[[ Input data, beginning ]]
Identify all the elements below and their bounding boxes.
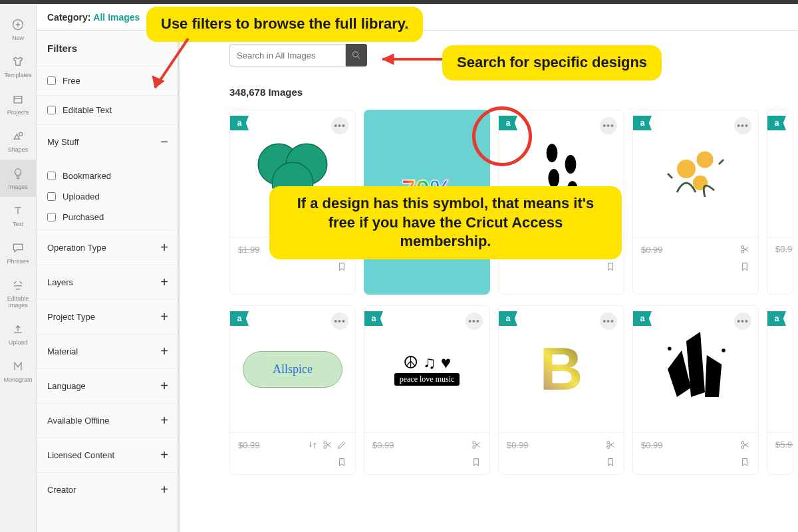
svg-marker-29	[705, 355, 722, 397]
monogram-icon	[11, 359, 25, 374]
plus-icon: +	[160, 413, 168, 428]
rail-monogram[interactable]: Monogram	[0, 352, 36, 390]
annotation-circle-icon	[472, 106, 532, 166]
svg-point-10	[565, 155, 577, 174]
rail-shapes[interactable]: Shapes	[0, 122, 36, 160]
more-menu-icon[interactable]: •••	[331, 117, 348, 134]
plus-icon: +	[160, 240, 168, 255]
access-badge-icon: a	[633, 311, 652, 326]
filter-section[interactable]: Material+	[37, 334, 179, 368]
rail-text[interactable]: Text	[0, 197, 36, 234]
more-menu-icon[interactable]: •••	[734, 117, 751, 134]
filter-section-mystuff[interactable]: My Stuff−	[37, 124, 179, 159]
svg-point-3	[353, 52, 358, 57]
rail-label: Projects	[7, 109, 29, 116]
filter-section[interactable]: Language+	[37, 368, 179, 403]
bookmark-icon[interactable]	[336, 457, 347, 467]
more-menu-icon[interactable]: •••	[734, 313, 751, 330]
checkbox[interactable]	[47, 172, 56, 180]
more-menu-icon[interactable]: •••	[600, 117, 617, 134]
svg-point-18	[693, 176, 708, 190]
bookmark-icon[interactable]	[605, 261, 616, 272]
annotation-arrow-icon	[143, 33, 196, 100]
access-badge-icon: a	[633, 116, 652, 130]
svg-marker-27	[668, 350, 691, 397]
bookmark-icon[interactable]	[739, 457, 750, 467]
price: $1.99	[238, 245, 260, 255]
image-card[interactable]: a ••• Allspice $0.99	[229, 305, 356, 475]
filter-section[interactable]: Layers+	[37, 265, 179, 299]
rail-projects[interactable]: Projects	[0, 85, 36, 122]
filter-section[interactable]: Licensed Content+	[37, 438, 179, 472]
filter-section[interactable]: Operation Type+	[37, 230, 179, 265]
annotation: Search for specific designs	[442, 45, 662, 80]
price: $0.99	[238, 440, 260, 450]
rail-new[interactable]: New	[0, 11, 36, 48]
price: $0.99	[372, 440, 394, 450]
access-badge-icon: a	[364, 311, 383, 326]
image-card-partial[interactable]: a $5.98	[767, 305, 793, 475]
category-label: Category:	[47, 12, 90, 23]
filter-bookmarked[interactable]: Bookmarked	[47, 166, 168, 186]
image-card[interactable]: a ••• ☮ ♫ ♥peace love music $0.99	[364, 305, 490, 475]
bookmark-icon[interactable]	[605, 457, 616, 467]
image-card[interactable]: a ••• B $0.99	[498, 305, 624, 475]
svg-rect-1	[14, 96, 22, 103]
access-badge-icon: a	[767, 116, 786, 130]
scissors-icon	[739, 440, 750, 450]
price: $0.99	[641, 440, 663, 450]
filter-section[interactable]: Creator+	[37, 472, 179, 507]
svg-point-2	[19, 132, 23, 136]
annotation: If a design has this symbol, that means …	[269, 186, 622, 259]
more-menu-icon[interactable]: •••	[600, 313, 617, 330]
access-badge-icon: a	[230, 311, 249, 326]
checkbox[interactable]	[47, 192, 56, 201]
more-menu-icon[interactable]: •••	[466, 313, 483, 330]
category-value[interactable]: All Images	[93, 12, 140, 23]
rail-editable-images[interactable]: Editable Images	[0, 271, 36, 315]
bookmark-icon[interactable]	[336, 261, 347, 272]
filter-section[interactable]: Project Type+	[37, 299, 179, 334]
filter-purchased[interactable]: Purchased	[47, 207, 168, 227]
annotation-text: Search for specific designs	[442, 45, 662, 80]
main-content: 348,678 Images a ••• $1.99 70% OFF a •••	[180, 31, 798, 532]
box-icon	[11, 92, 25, 106]
annotation-text: If a design has this symbol, that means …	[269, 186, 622, 259]
minus-icon: −	[160, 134, 168, 150]
image-card[interactable]: a ••• $0.99	[632, 110, 759, 295]
rail-images[interactable]: Images	[0, 160, 36, 197]
image-card[interactable]: a ••• $0.99	[632, 305, 759, 475]
price: $0.99	[507, 440, 529, 450]
rail-label: Shapes	[8, 146, 29, 153]
artwork-preview	[649, 127, 742, 220]
filter-uploaded[interactable]: Uploaded	[47, 186, 168, 207]
price: $0.99	[775, 244, 793, 254]
checkbox[interactable]	[47, 213, 56, 221]
image-card-partial[interactable]: a $0.99	[767, 110, 793, 295]
search-icon	[351, 50, 362, 61]
rail-upload[interactable]: Upload	[0, 315, 36, 352]
more-menu-icon[interactable]: •••	[331, 313, 348, 330]
scissors-icon	[322, 440, 332, 450]
annotation-arrow-icon	[372, 49, 446, 69]
artwork-preview	[649, 323, 742, 416]
bookmark-icon[interactable]	[471, 457, 481, 467]
rail-label: New	[12, 35, 24, 41]
search-input[interactable]	[229, 44, 346, 66]
rail-phrases[interactable]: Phrases	[0, 234, 36, 271]
plus-icon: +	[160, 482, 168, 497]
chat-icon	[11, 241, 25, 255]
checkbox[interactable]	[47, 76, 56, 85]
artwork-preview: B	[515, 323, 608, 416]
rail-templates[interactable]: Templates	[0, 48, 36, 85]
lightbulb-icon	[11, 166, 25, 181]
text-icon	[11, 203, 25, 218]
plus-icon: +	[160, 309, 168, 325]
checkbox[interactable]	[47, 106, 56, 114]
price: $0.99	[641, 245, 663, 255]
bookmark-icon[interactable]	[739, 261, 750, 272]
rail-label: Templates	[4, 72, 31, 78]
svg-point-11	[548, 169, 559, 188]
filter-section[interactable]: Available Offline+	[37, 403, 179, 438]
search-button[interactable]	[346, 44, 367, 66]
[[ Input data, end ]]
Activity |
Look through the listing above and copy each line where the string "monogram" occurs.

Answer space |
monogram-icon	[11, 359, 25, 374]
rail-monogram[interactable]: Monogram	[0, 352, 36, 390]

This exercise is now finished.